# [ASSIGNMENT]
Without including any pictures, write out all the records word for word.

(PROVIDED MATERIAL Opens)

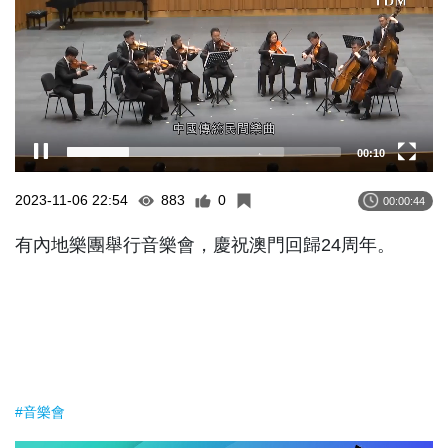
00:11
2023-11-06 22:54
883
0
00:00:44
有內地樂團舉行音樂會，慶祝澳門回歸24周年。
#音樂會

(PROVIDED MATERIAL Closes)

# [RESPONSE TO THE TASK]
00:11
2023-11-06 22:54
883
0
00:00:44
有內地樂團舉行音樂會，慶祝澳門回歸24周年。
#音樂會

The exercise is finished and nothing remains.